(Dataset entries)
--------------------------------
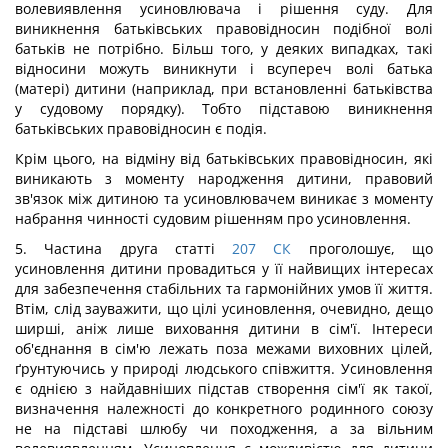
волевиявлення усиновлювача і рішення суду. Для
виникнення батьківських правовідносин подібної волі
батьків не потрібно. Більш того, у деяких випадках, такі
відносини можуть виникнути і всупереч волі батька
(матері) дитини (наприклад, при встановленні батьківства
у судовому порядку). Тобто підставою виникнення
батьківських правовідносин є подія.
Крім цього, на відміну від батьківських правовідносин, які
виникають з моменту народження дитини, правовий
зв'язок між дитиною та усиновлювачем виникає з моменту
набрання чинності судовим рішенням про усиновлення.
5. Частина друга статті
207
СК
проголошує, що
усиновлення дитини провадиться у її найвищих інтересах
для забезпечення стабільних та гармонійних умов її життя.
Втім, слід зауважити, що цілі усиновлення, очевидно, дещо
ширші, аніж лише виховання дитини в сім'ї. Інтереси
об'єднання в сім'ю лежать поза межами виховних цілей,
ґрунтуючись у природі людського співжиття. Усиновлення
є однією з найдавніших підстав створення сім'ї як такої,
визначення належності до конкретного родинного союзу
не на підставі шлюбу чи походження, а за вільним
--------------------------------
Using the data above, transcribe the lines that run from the line with "Крім цього, на" to the line with "для забезпечення стабільних", both ends kept, and output nothing else.

OUTPUT OF THE EXERCISE:
Крім цього, на відміну від батьківських правовідносин, які
виникають з моменту народження дитини, правовий
зв'язок між дитиною та усиновлювачем виникає з моменту
набрання чинності судовим рішенням про усиновлення.
5. Частина друга статті
207
СК
проголошує, що
усиновлення дитини провадиться у її найвищих інтересах
для забезпечення стабільних та гармонійних умов її життя.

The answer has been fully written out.